- **Work to complete**
What lines below include the word "Dienstag"? Copy each one.

(Page images and extracted text)
* * * * * * *
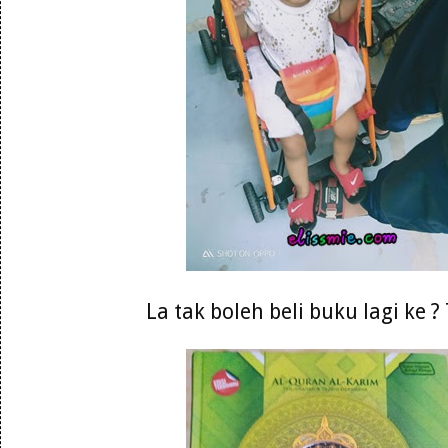
La tak boleh beli buku lagi ke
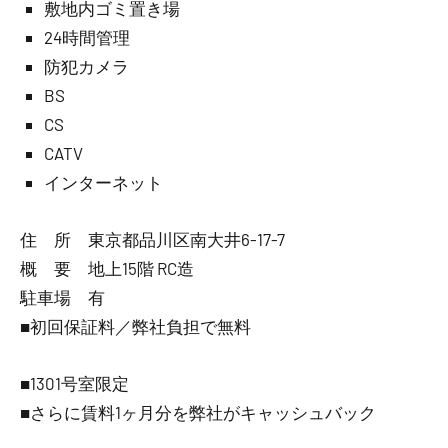
敷地内ゴミ置き場
24時間管理
防犯カメラ
BS
CS
CATV
インターネット
住 所 東京都品川区南大井6-17-7
概 要 地上15階 RC造
駐車場 有
■初回保証料／弊社負担で無料
■1301号室限定
■さらに賃料1ヶ月分を弊社がキャッシュバック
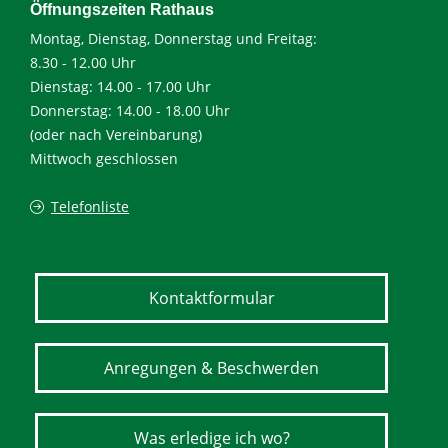
Öffnungszeiten Rathaus
Montag, Dienstag, Donnerstag und Freitag:
8.30 - 12.00 Uhr
Dienstag: 14.00 - 17.00 Uhr
Donnerstag: 14.00 - 18.00 Uhr
(oder nach Vereinbarung)
Mittwoch geschlossen
Telefonliste
Kontaktformular
Anregungen & Beschwerden
Was erledige ich wo?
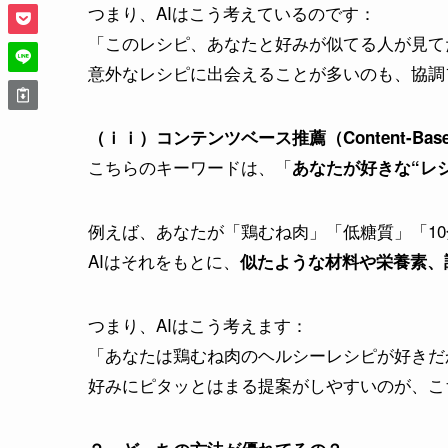
つまり、AIはこう考えているのです：
「このレシピ、あなたと好みが似てる人が見て
意外なレシピに出会えることが多いのも、協調
（ｉｉ）
コンテンツベース推薦（Content-Based 
こちらのキーワードは、「
あなたが好きな“レ
例えば、あなたが「鶏むね肉」「低糖質」「1
AIはそれをもとに、
似たような材料や栄養素、
つまり、AIはこう考えます：
「あなたは鶏むね肉のヘルシーレシピが好きだ
好みにピタッとはまる提案がしやすいのが、こ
* * * * * * *
- **Result**
Montag, Dienstag, Donnerstag und Freitag:
Dienstag: 14.00 - 17.00 Uhr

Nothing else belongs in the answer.